Il n'y a pas qu'en Suède, que le niveau scolaire baisse. Récemment, c'est en France que le ministre de l'Éducation nationale tirait la sonnette d'alarme en raison des mauvais résultats scolaires enregistrés en 4ème, notamment pour le français et les maths. Plus inquiétant encore, Gabriel Attal explique dans une interview au Parisien que « des professeurs des écoles en CP font régulièrement part des difficultés d’attention des élèves, ou de leur fatigue. On peut corréler cela à l’usage des écrans. Une récente étude montre qu’entre 1 et 6 ans, les élèves restent en moyenne 832 heures par an devant les écrans. C’est quasiment le temps qu’ils passent à l’école ! » Et le ministre d'appeler à un « sursaut collectif » afin d'« éviter une catastrophe sanitaire et éducative liée à la place des écrans, notamment dans les premiers âges de la vie. » Une préconisation saine, qu'une légion d'études pourraient appuyer.

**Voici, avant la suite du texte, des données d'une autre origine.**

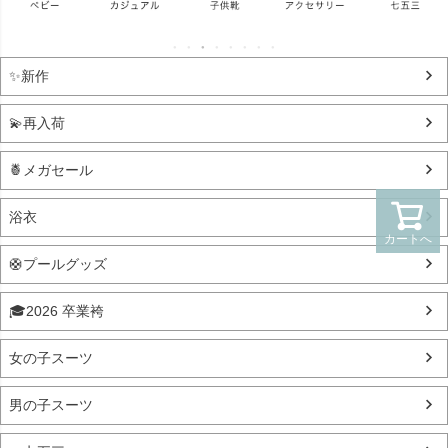
✨新作
💫再入荷
🍍メガセール
浴衣
カートへ
🛟プールグッズ
🎓2026 卒業袴
女の子スーツ
男の子スーツ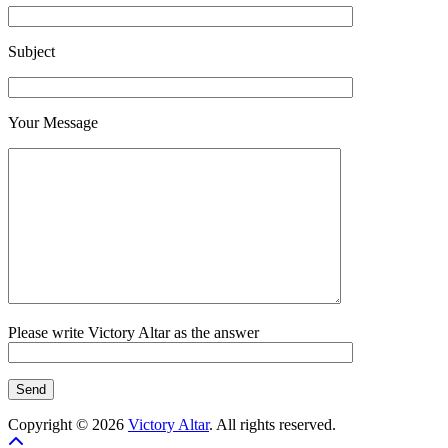
Subject
Your Message
Please write Victory Altar as the answer
Copyright © 2026
Victory Altar
. All rights reserved.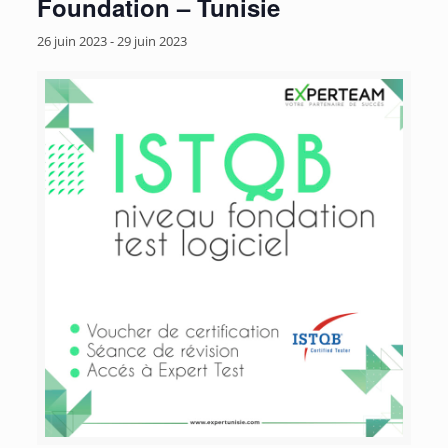
Foundation – Tunisie
26 juin 2023
-
29 juin 2023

S'il ne s'agit pas d'un volte-face complet, comme celui que l'on peut observer en Suède, ce discret rétropédalage français pourrait être, sait-on jamais, de bon augure. À l'aune de cet exemple étranger, peut-être notre ministre aura-t-il l'idée de regarder la facture salée que représentent les infrastructures numériques au sein des établissements scolaires... et de comparer cette dernière aux résultats réels qui en découlent pour le niveau scolaire français ? Aux dernières nouvelles, le résultat est piteux. La France occupe ainsi la 16ème place de l’Union européenne en « compréhension de l’écrit ». Nous voilà encore loin du podium...

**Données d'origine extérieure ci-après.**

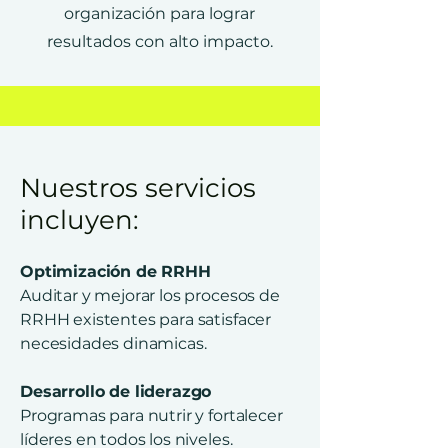
organización para lograr
resultados con alto impacto.
Nuestros servicios
incluyen:
Optimización de RRHH
Auditar y mejorar los procesos de
RRHH existentes para satisfacer
necesidades dinamicas.
Desarrollo de liderazgo
Programas para nutrir y fortalecer
líderes en todos los niveles.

Si les résultats sont mitigés, les investissements, eux, ne le sont pas. En 2015, un plan numérique était lancé par François Hollande, prévoyant le déploiement d'un milliard d'euros sur trois ans pour former les professeurs, développer des ressources pédagogiques accessibles, et financer des ordinateurs et des tablettes pour les écoles. Quatre ans et 275 millions d'euros plus tard, la Cour des Comptes étrillait le plan tablettes de François Hollande, le qualifiant de « concept sans stratégie au déploiement inachevé ». Dans ce même rapport, la Cour des Comptes rapporte que, entre 2013 et 2017, les investissements pour le numérique éducatif s'élèvent à 2 milliards d'euros de la part des trois niveaux de collectivités, à 300 millions de la part de l'État, qui s'était pourtant engagé à déployer 1 milliard d'euros pour ce plan. Devant cette persistante fracture numérique, la Cour « recommande de doter écoles, collèges et lycées d’un socle numérique de base ». Aussitôt dit, aussitôt fait : un appel à projet est lancé en 2019 pour les écoles élémentaires. Les établissements peuvent y participer, afin de profiter d'une aide de l'État couvrant entre 50 et 70% des dépenses. C'est le cas de la ville de Thaon (Calvados), qui a pu bénéficier d'une aide de 70% de la part de l'État, pour « l’achat de 12 tablettes au prix de 4 402,84 € HT ». En 2021, des territoires numériques éducatifs (TNE) sont mis en place : deux départements pionniers sont choisis, l’Aisne et le Val-d’Oise, 10 autres ajoutés afin d'y doter les écoles des équipements numériques bases. Le tout pour la modique somme de 27,3 millions d'euros.
Les exemples pourraient se multiplier indéfiniment : la volonté du gouvernement et des communes pour doter les écoles d'équipements numériques est bien là. Tout l'argent déboursé - aux frais d'on sait qui -, en est la preuve. La question qui demeure est la suivante : un investissement d'une telle ampleur vaut-il le coup ? Les scientifiques, et surtout les parents, auraient sans doute une idée bien précise sur la question. Une idée peut-être plus économique que celles, toujours plus coûteuses, lancées par le gouvernement ces dernières années. Peut-être observerait-on, concomitamment, une hausse du niveau scolaire ? Au point où l'on est, l'expérience vaut sûrement le coup d'être tentée.